There be wolves out there — dangerous creatures beyond the boundaries created by the should-bes: what a good girl should be what a woman should be what a person should be what a good girl would write. Or so the story I heard growing up was told.
Then there was the summer, over twenty years ago, when I first started freelancing. “I just want to keep the wolf from the door, I just want to keep the wolf from the door, I just want to keep the wolf from the door,” I would shout as job after job fell through, until finally someone asked, “Why don’t you invite him in?”
And so I did. He had dark brown eyes–wolfeyes–wore a very elegant tuxedo and sat down at my dining table without so much as a by-your-leave and began sipping espresso from a demi-tasse.
I was outraged. “How,” I very nearly shouted at him, “can you sit there sipping espresso without a care in the world when I worry about how to pay the rent, put food on my table, keep clothes on my back?!!”
His tail lightly brushed across the floor as he poured a spoonful of sugar into his cup, stirred slowly and replied, “Don’t you know everyone worries about those things?”
Well, that had never occurred to me. And sure enough, I got a job the next week.
Two months later, a dog who was part wolf wandered into my life.

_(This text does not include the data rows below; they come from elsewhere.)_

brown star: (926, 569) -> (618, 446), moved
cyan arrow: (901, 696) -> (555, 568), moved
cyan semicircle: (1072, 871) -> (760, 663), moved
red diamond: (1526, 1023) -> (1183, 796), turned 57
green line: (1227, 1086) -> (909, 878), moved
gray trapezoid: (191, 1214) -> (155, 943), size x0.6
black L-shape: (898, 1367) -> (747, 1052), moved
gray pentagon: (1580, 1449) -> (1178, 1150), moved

With just a bit of negotiation, we agreed that I would be his human and he would be my wolfdog. And so it was for five years.
Until a tumor appeared on his vena cava. All I could think was that I wanted to keep my wolf from the door. I did not want him to leave. Not now. Not so soon.

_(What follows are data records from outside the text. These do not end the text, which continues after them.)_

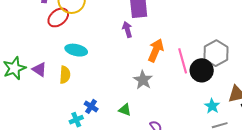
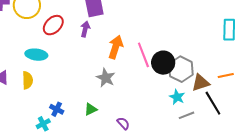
red ellipse: (58, 17) -> (53, 25), moved
purple arrow: (127, 29) -> (85, 29), turned 35
gray hexagon: (216, 53) -> (181, 69), moved
green triangle: (125, 110) -> (91, 109), turned -40

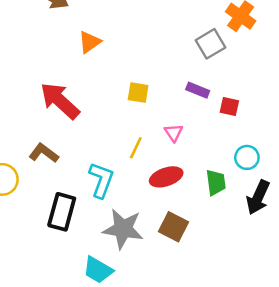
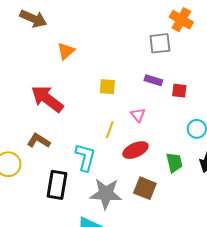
gray square: (210, 44) -> (160, 43), turned 30
green trapezoid: (216, 182) -> (174, 163), moved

But he died two days later anyway. Because that was as it should be.
There be wolves out there. And there be wolves in here. And the should-bes have nothing to do with being a good girl good woman keeping the world safe for what we would like it to be. Rather it is about being. And being willing to embrace life as it is and letting love transform us as it passes through us.
We are spirits learning to be human. And so I write.